Pouco a pouco, nessas aulas, íamos sendo introduzidos na matriz do pensamento de um homem que, um dia, Salazar escolhera inesperadamente para a pasta do Ultramar, na sequência da rebelião angolana de 1961, mas cujo espírito reformista o regime não acomodara e cuja frontalidade acabaria por conflituar com o poder administrativo do governador de Angola, general Sá Viana Rebelo, o que levaria o chefe do Governo a tomar a decisão de ver-se livre, simultaneamente, dos dois. Adriano Moreira não era um proselitista deliberado, não cuidava em endoutrinar-nos, não veiculava uma ideologia clara. Era um questionador do quotidiano, alguém que problematizava e nos obrigava a refletir. Sentiamo-lo, claramente, do "outro lado", mas, estranhamente, não provocava uma antagonização aberta. E isso, às vezes, enfurecia-nos: nós fazíamos parte de uma geração maniqueísta e Adriano Moreira "furava" essa fácil dualidade.
Com o 25 de abril, o radicalismo saneador dentro do ISCSP (que, entretanto, perdeu o "U", como o país também perdeu o "ultramar"...) fez com que Adriano Moreira saísse para o Brasil. Uma decisão estúpida e sem sentido, para alguém que, não obstante o seu percurso político anterior, tinha tido sempre um comportamento exemplar face aos alunos e face à "nossa escola" (era assim que Adriano Moreira se referia sempre ao Instituto), que nunca perseguira ninguém e a quem o ensino universitário português - e as Ciências sociais, muito em particular - muito deviam. Fiquei satisfeito quando esse seu afastamento chegou ao fim e tive o prazer de então lho poder dizer, cara a cara, uma noite de 1979, na Gulbenkian. E gostei muito da sua resposta: "fico contente de ouvir isso, particularmente vindo de si".
Adriano Moreira, depois do seu regresso de Portugal, envolveu-se na política democrática, sempre de uma forma elegante, sem chicanas nem grandes polémicas. Naturalmente, a área conservadora foi o seu meio natural de expressão cívica. Porém, fê-lo sem "travestismos", sem saltitar em conúbios oportunistas, umas vezes com a esquerda, outras vezes com direita, como outros cataventos da história portuguesa contemporânea. Manteve, em paralelo, uma atividade académica intensa e, pela imprensa, tem espalhado um pensamento em matéria de relações internacionais com uma profundidade muita rara entre nós.

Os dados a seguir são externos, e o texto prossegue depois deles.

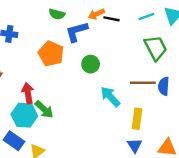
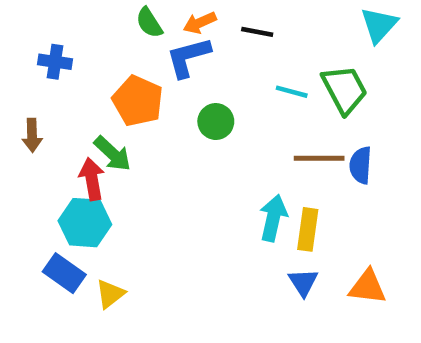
green semicircle: (57, 14) -> (149, 23), turned 42
orange arrow: (96, 14) -> (200, 23), moved
cyan line: (146, 17) -> (292, 92), moved, turned 35
cyan arrow: (110, 97) -> (273, 218), moved, turned 55
green arrow: (44, 109) -> (112, 154), moved

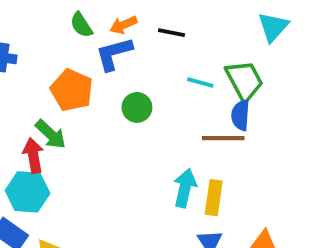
blue semicircle: (361, 165) -> (241, 115), moved

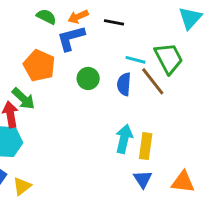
green semicircle: (81, 25) -> (46, 17), turned 150
blue semicircle: (241, 115) -> (124, 84), moved
brown line: (223, 138) -> (153, 81), moved, turned 52

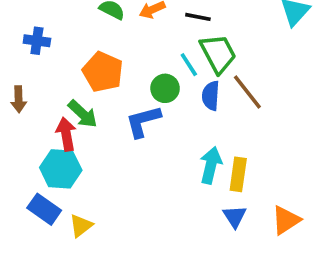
blue L-shape: (71, 38) -> (143, 121), moved
green trapezoid: (169, 58) -> (218, 54), moved
cyan line: (136, 60) -> (189, 65), moved, turned 42
orange triangle: (183, 182) -> (286, 220), turned -40

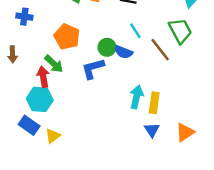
green trapezoid: (218, 54) -> (180, 31), moved
cyan line: (189, 65) -> (135, 31), moved
blue semicircle: (211, 96) -> (124, 52), moved, turned -72

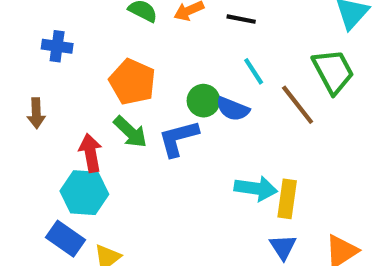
green arrow: (54, 64) -> (130, 132), moved
cyan arrow: (137, 97) -> (256, 188), turned 85

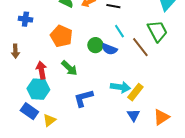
green arrow: (130, 132) -> (69, 68), moved
blue L-shape: (178, 138) -> (83, 98), moved
yellow rectangle: (287, 199) -> (135, 92), turned 30

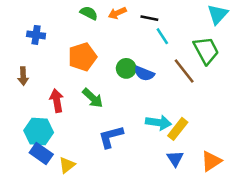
cyan line: (119, 31) -> (162, 36), moved
orange pentagon: (61, 36) -> (82, 57), turned 30
cyan hexagon: (38, 89) -> (39, 132), moved

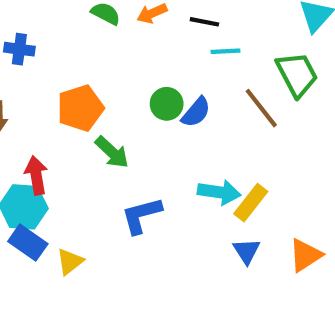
cyan line: (162, 36) -> (225, 51), turned -60
orange pentagon: (82, 57) -> (80, 108), moved
blue semicircle: (144, 74) -> (196, 112), turned -72
red arrow: (57, 101) -> (36, 175), moved

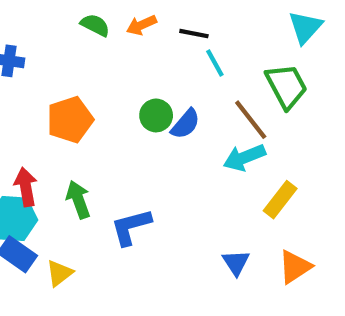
cyan line: (225, 51) -> (215, 63), turned 64
green arrow: (112, 152) -> (78, 200), moved, turned -153
cyan arrow: (219, 192) -> (244, 158), moved, turned 150
yellow rectangle: (251, 203) -> (280, 200), moved

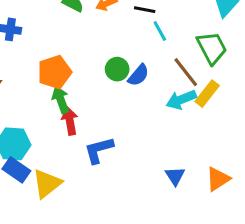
red arrow: (26, 187) -> (70, 121), moved
green arrow: (78, 200) -> (61, 100), moved
yellow rectangle: (280, 200) -> (207, 94), moved
yellow triangle: (59, 273) -> (47, 184), size x1.5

Há pouco tempo, Adriano Moreira publicou um livro com as suas memórias. Nesse seu reencontro com o passado, e embora se possam entender as razões por que o terá feito, o texto de Adriano Moreira ficou, na minha perspetiva, bastante aquém da síntese de vida que seria de esperar de uma figura com a sua estatura. Senti por ali inesperados compromissos, de uma natureza idêntica àqueles que, no passado, o levou, algumas vezes, ao desnecessário facilitismo de rodear-se de gente que não estava ao seu nível, nomeadamente no mundo académico.
Nos últimos meses, tenho-me cruzado com Adriano Moreira nas reuniões de uma comissão a que ambos pertencemos, nomeada pelo governo, que tem como tarefa preparar o novo Conceito estratégico de Defesa nacional. Nesses encontros, Adriano Moreira tem produzido comentários e lançado ideias que estão ao nível do seu melhor fulgor intelectual, a todos nos ajudando a pensar melhor o país. E isso aos 90 anos, ontem completados. Os meus parabéns, professor.